Depuis lors, les chancelleries progressistes latino-américaines insistent sur leur soutien à un véritable illuminé. Il y a en effet des décennies que Mouammar Kadhafi a cessé d’être ce capitaine révolutionnaire qui, en 1969, renversa la monarchie, expulsa de son pays les bases militaires américaines et proclama une singulière "République arabe et socialiste".

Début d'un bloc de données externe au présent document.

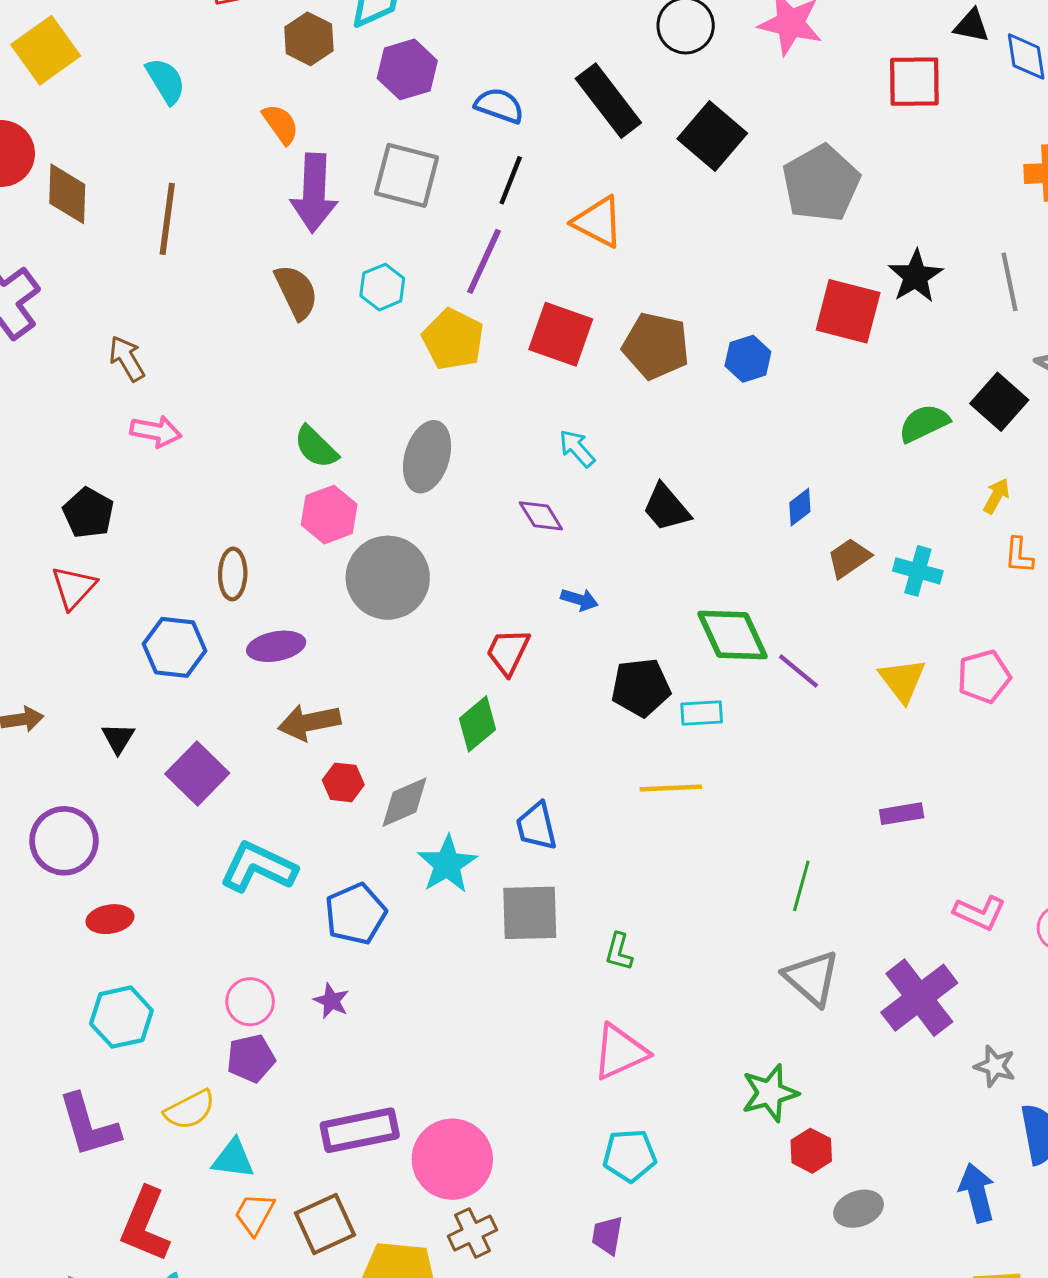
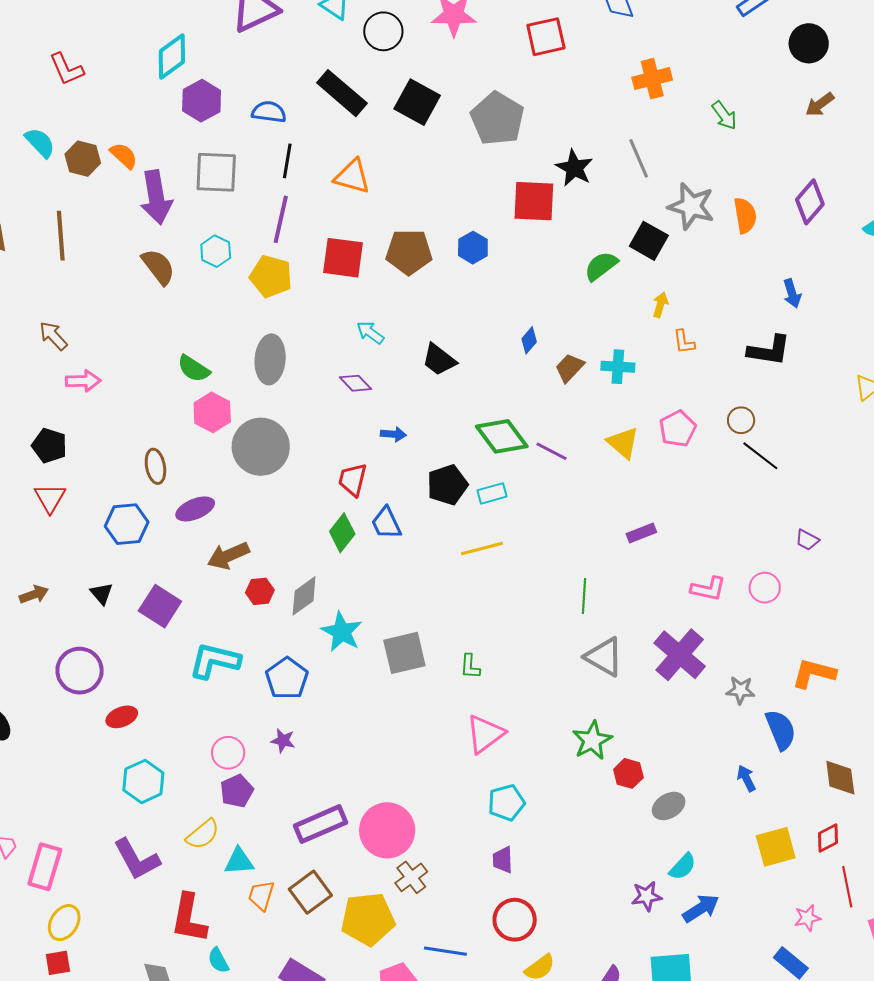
brown hexagon: (309, 39) -> (83, 159), moved
blue trapezoid: (537, 826) -> (386, 523), moved
blue arrow: (977, 1193) -> (746, 778), size x0.7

Depuis la fin des années 1970, son parcours erratique et ses délires idéologiques (cf. son surréaliste Livre vert) ont fait de lui un dictateur imprévisible, versatile et ostentatoire. Semblable aux tyrans fous que l’Amérique latine connut au XIXe siècle sous le nom "caudillos barbares [17  ]"... Deux témoignages de ses délires : l’expédition militaire de 3 000 hommes qu’il lança, en 1978, pour venir en aide au sanguinaire Idi Amin Dada, président également dément de l’Ouganda... Et son goût pour un jeu érotique avec de jeunes mineures, le "bunga bunga", qu’il enseigna à son compère italien Silvio Berlusconi [18  ]...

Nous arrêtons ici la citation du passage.